OIG negotiates CIAs with Medicare providers who have settled allegations of violating the False Claims Act. Providers agree to a number of corrective actions, including outside scrutiny of billing practices. In exchange, OIG agrees not to seek to exclude providers from participating in Medicare, Medicaid, or other Federal health care programs. CIAs typically last five years.
In this case, CIA-required audits performed by Kindred's internal auditors in 2013, 2014, and 2015 found that the company and its predecessors had failed to implement policies and procedures required by the CIA and that poor claims submission practices had led to significant error rates and overpayments by Medicare.
Kindred was billing Medicare for hospice care for patients who were ineligible for hospice services or who were not eligible for the highest level and most highly paid category of service, OIG said.

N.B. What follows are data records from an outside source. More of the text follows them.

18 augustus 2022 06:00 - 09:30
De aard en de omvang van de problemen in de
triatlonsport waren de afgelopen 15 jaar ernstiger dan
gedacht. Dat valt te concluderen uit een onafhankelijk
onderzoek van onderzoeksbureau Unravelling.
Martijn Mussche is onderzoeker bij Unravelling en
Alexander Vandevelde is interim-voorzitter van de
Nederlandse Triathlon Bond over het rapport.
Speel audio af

The Medicare hospice benefit covers services for beneficiaries with terminal illnesses who have life expectancies of six months or less. When patients elect hospice, they agree to stop receiving curative treatment and in its place receive palliative care. Benefits are largely for pain relief, respite care and grief and loss counseling for the patient and the family. Benefits can be provided in a person's home or an inpatient hospice facility.
As a result of the findings of CIA-required audits of its claims, Kindred decided to close 18 sites that it characterized as "underperforming" since March 2015. The company has paid a penalty of $3,073,961.98.
OIG also found that in 2016 the company took significant corrective actions, including upgrading internal audits and investigations and tracking resolutions of identified issues.